I Am Ali (PG)

Directed by Clare Lewins
Picturehouse, Liverpool
28th November - 4th December 2014

Reviewed by Colin Serjent

Like a lot of people I have always had a fascination with the ultra-charismatic Muhammed Ali, although he was called Cassius Clay when I used to get up, when I was just a little kid, at 3am or 4am, to watch him involved in title fights, transmitted from the USA to UK homes via the Telstar satellite

The most famous of these bouts was when he first clinched the World Heavyweight title after defeating 'the big bad bear' Sonny Liston, who was part of the Mafia Mob.

This latest in a long line of documentary and feature films made about Ali stands out from the rest because, although it is flattering about him - some might call it hagiographic - it nevertheless reveals sides of him never before revealed, particularly his affinity with his large family, especially his devotion to his ma and pa.

Perhaps the most fascinating aspect of I Am Ali is the access director Clare Lewins has to the large supply of recordings of his family telephone calls. No lucid reasons are given in the film as to why Ali decided to tape these numerous calls/conversations, but one of his daughters, among nine children he has , suggested he wanted them to have keepsakes of their childhoods.

The conversations reveal a more serious side to the man than the one portrayed when he was in front of the TV cameras, the press or in pre-fight skirmishes with forthcoming opponents.

In keeping with the hagiographic nature of the documentary when Ali's trainer Angelo Dundee spoke about his boxer's fight with British Champion Henry Cooper in 1965 no mention was made of the skulduggery he got up to after 'Our Enery' had despatched Ali to the floor.

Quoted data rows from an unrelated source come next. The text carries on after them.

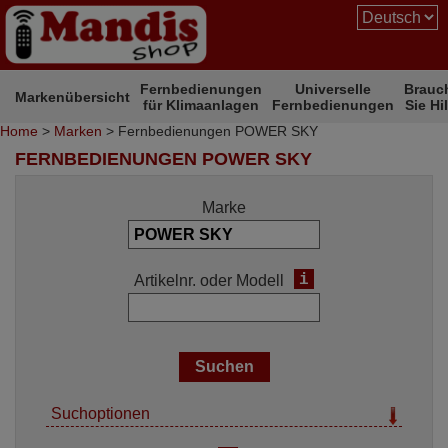
Fernbedienungen
Universelle
Brauc
Markenübersicht
für Klimaanlagen
Fernbedienungen
Sie Hi
Home
>
Marken
> Fernbedienungen POWER SKY
FERNBEDIENUNGEN POWER SKY
Marke
i
Artikelnr. oder Modell
Suchoptionen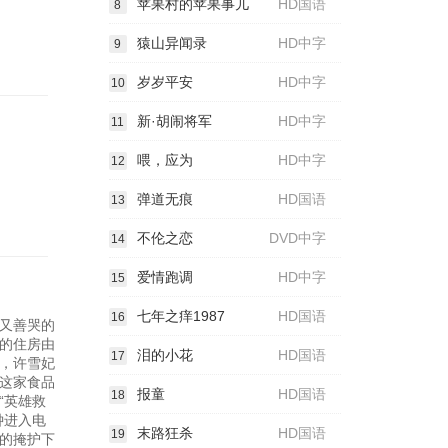
苹果村的苹果事儿
HD国语
8
猿山异闻录
HD中字
9
岁岁平安
HD中字
10
新·胡闹将军
HD中字
11
喂，应为
HD中字
12
弹道无痕
HD国语
13
不伦之恋
DVD中字
14
爱情跑调
HD中字
15
七年之痒1987
HD国语
16
又善哭的
的住房由
泪的小花
HD国语
17
，许雪妃
这家食品
报童
HD国语
18
“英雄救
钟进入电
末路狂杀
HD国语
19
的掩护下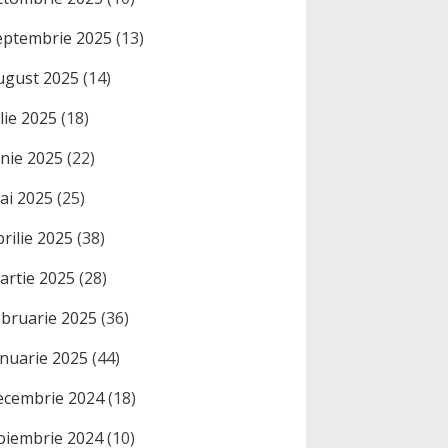
eptembrie 2025
(13)
ugust 2025
(14)
ulie 2025
(18)
unie 2025
(22)
ai 2025
(25)
prilie 2025
(38)
artie 2025
(28)
ebruarie 2025
(36)
anuarie 2025
(44)
ecembrie 2024
(18)
oiembrie 2024
(10)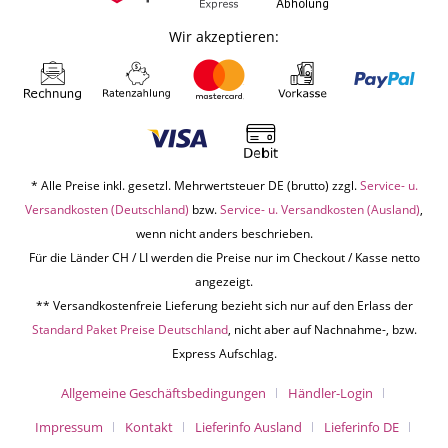
Wir akzeptieren:
* Alle Preise inkl. gesetzl. Mehrwertsteuer DE (brutto) zzgl.
Service- u.
Versandkosten (Deutschland)
bzw.
Service- u. Versandkosten (Ausland)
,
wenn nicht anders beschrieben.
Für die Länder CH / LI werden die Preise nur im Checkout / Kasse netto
angezeigt.
** Versandkostenfreie Lieferung bezieht sich nur auf den Erlass der
Standard Paket Preise Deutschland
, nicht aber auf Nachnahme-, bzw.
Express Aufschlag.
Allgemeine Geschäftsbedingungen
Händler-Login
Impressum
Kontakt
Lieferinfo Ausland
Lieferinfo DE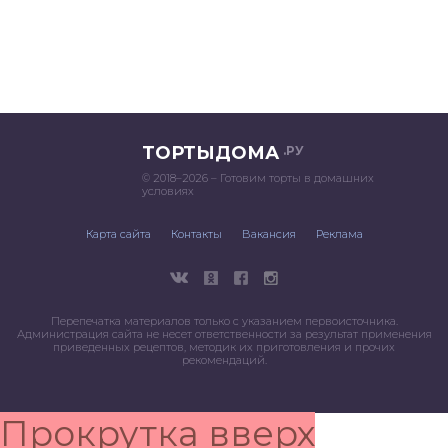
ТОРТЫДОМА
.РУ
© 2018–2026 – Готовим торты в домашних
условиях
Карта сайта
Контакты
Вакансия
Реклама
Перепечатка материалов только с указанием первоисточника.
Администрация сайта не несет ответственности за результат применения
приведенных рецептов, методик их приготовления и прочих
рекомендаций.
Прокрутка вверх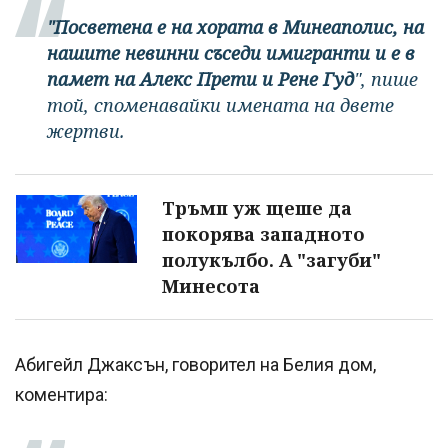
"Посветена е на хората в Минеаполис, на
нашите невинни съседи имигранти и е в
памет на Алекс Прети и Рене Гуд
", пише
той, споменавайки имената на двете
жертви.
Тръмп уж щеше да
покорява западното
полукълбо. А "загуби"
Минесота
Абигейл Джаксън, говорител на Белия дом,
коментира:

In order to give him more breathing space to recover from this potential knockout blow he ripped, unseen to all, one of his gloves. The extra couple of minutes it took to put on another enabled Ali to get his wits together and eventually win the contest - Cooper having to retire with a heavily gashed eye.

Nevertheless I Am Ali was a joy to watch.

Sadly Ali was diagnosed with Parkinson's syndrome in 1984, a condition more than likely brought on by the heavy blows he took to the head - inexplicably he continued fighting until he was 39 - , notably in epic scraps with George Foreman and Joe Frazier.

Aged 72, he appeared again in front of a global audience in 2012, when he was a titular bearer of the Olympic flag during the opening ceremonies of the Olympic Games in London.